= TASK INSTRUCTIONS =
Look through the records below for lines containing the string "pour", and report how many there are, nothing else.

Collected data
Start of Block
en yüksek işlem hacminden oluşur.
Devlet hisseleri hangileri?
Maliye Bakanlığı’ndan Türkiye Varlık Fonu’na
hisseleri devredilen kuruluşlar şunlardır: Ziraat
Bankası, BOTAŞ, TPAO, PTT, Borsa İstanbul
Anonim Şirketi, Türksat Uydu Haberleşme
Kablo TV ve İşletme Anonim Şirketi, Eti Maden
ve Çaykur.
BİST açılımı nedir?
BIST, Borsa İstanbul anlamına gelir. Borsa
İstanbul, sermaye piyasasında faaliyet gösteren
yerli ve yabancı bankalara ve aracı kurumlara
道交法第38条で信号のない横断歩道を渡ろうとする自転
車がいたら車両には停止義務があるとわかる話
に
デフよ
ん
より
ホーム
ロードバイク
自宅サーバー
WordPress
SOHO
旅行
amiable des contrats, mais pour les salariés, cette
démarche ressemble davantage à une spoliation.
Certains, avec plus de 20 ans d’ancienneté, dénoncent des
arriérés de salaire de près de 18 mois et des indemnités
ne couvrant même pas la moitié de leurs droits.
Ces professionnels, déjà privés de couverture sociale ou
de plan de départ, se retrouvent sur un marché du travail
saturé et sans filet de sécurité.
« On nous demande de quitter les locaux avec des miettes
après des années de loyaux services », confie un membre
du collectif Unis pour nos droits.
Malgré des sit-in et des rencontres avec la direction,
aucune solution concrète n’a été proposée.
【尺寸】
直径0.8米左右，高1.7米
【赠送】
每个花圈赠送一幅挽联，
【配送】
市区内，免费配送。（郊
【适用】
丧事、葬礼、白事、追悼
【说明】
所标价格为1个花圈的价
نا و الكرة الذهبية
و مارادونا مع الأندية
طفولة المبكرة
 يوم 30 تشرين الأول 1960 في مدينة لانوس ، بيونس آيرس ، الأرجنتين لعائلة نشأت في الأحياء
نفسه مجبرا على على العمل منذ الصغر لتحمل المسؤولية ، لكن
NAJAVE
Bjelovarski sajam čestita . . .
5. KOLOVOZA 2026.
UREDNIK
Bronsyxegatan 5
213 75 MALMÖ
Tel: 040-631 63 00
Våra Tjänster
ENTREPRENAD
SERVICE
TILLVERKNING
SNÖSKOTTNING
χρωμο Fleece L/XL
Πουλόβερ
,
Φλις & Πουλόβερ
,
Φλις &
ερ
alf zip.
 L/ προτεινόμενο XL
End of Block
Start of Block
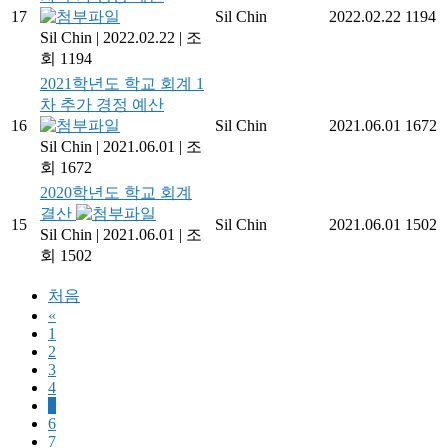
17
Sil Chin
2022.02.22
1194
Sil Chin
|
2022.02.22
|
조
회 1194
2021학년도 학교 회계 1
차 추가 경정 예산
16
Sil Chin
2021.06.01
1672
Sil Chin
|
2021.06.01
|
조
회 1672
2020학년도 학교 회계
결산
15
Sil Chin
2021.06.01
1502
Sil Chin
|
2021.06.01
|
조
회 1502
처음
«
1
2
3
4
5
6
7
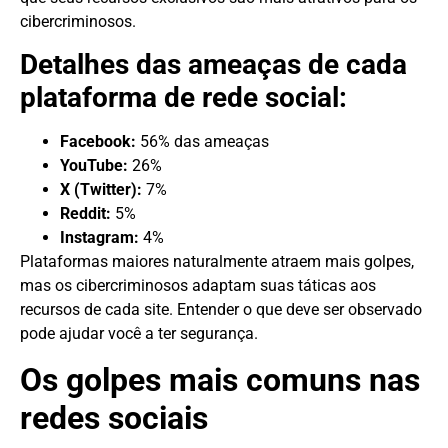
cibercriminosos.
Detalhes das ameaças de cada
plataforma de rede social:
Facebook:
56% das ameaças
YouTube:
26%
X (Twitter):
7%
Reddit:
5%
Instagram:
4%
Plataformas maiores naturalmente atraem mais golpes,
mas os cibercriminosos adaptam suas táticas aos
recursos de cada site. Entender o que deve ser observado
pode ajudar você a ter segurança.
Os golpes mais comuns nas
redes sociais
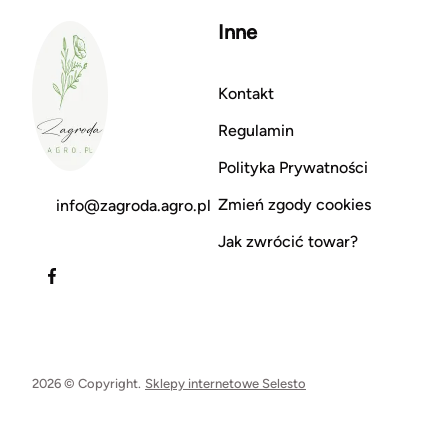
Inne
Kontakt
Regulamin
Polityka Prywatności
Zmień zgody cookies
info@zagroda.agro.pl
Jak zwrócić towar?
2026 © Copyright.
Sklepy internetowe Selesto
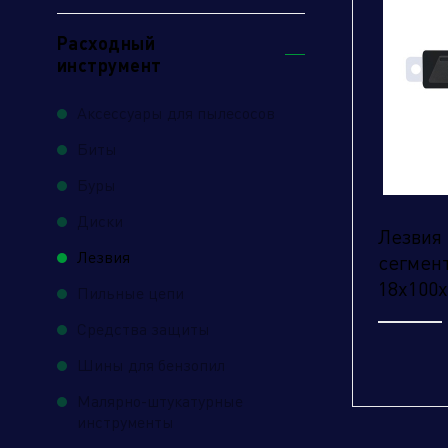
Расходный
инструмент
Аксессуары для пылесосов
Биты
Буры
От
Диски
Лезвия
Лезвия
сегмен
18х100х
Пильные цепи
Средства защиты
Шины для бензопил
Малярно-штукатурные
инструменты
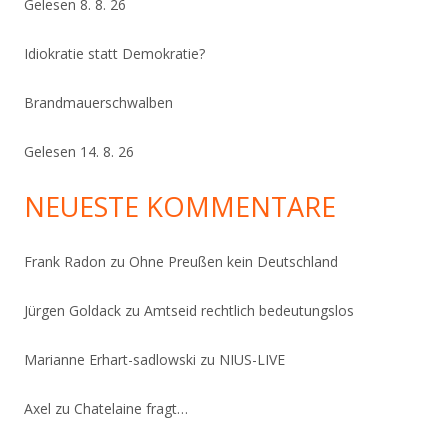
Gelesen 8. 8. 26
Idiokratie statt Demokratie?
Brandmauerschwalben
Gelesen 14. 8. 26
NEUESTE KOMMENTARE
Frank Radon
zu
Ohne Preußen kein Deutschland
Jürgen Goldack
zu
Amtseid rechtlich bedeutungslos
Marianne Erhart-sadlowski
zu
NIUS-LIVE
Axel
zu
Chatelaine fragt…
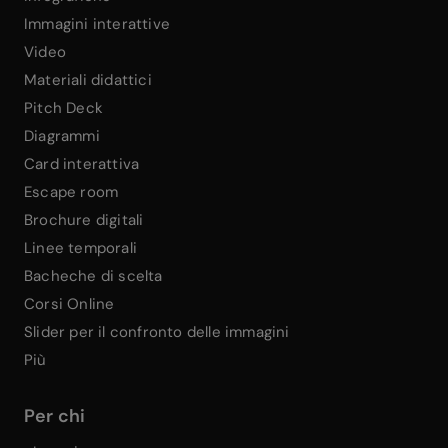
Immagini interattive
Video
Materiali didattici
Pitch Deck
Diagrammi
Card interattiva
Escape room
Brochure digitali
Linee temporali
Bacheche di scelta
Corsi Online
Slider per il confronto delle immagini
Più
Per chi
End of Block
= RESULT OF THIS TASK =
2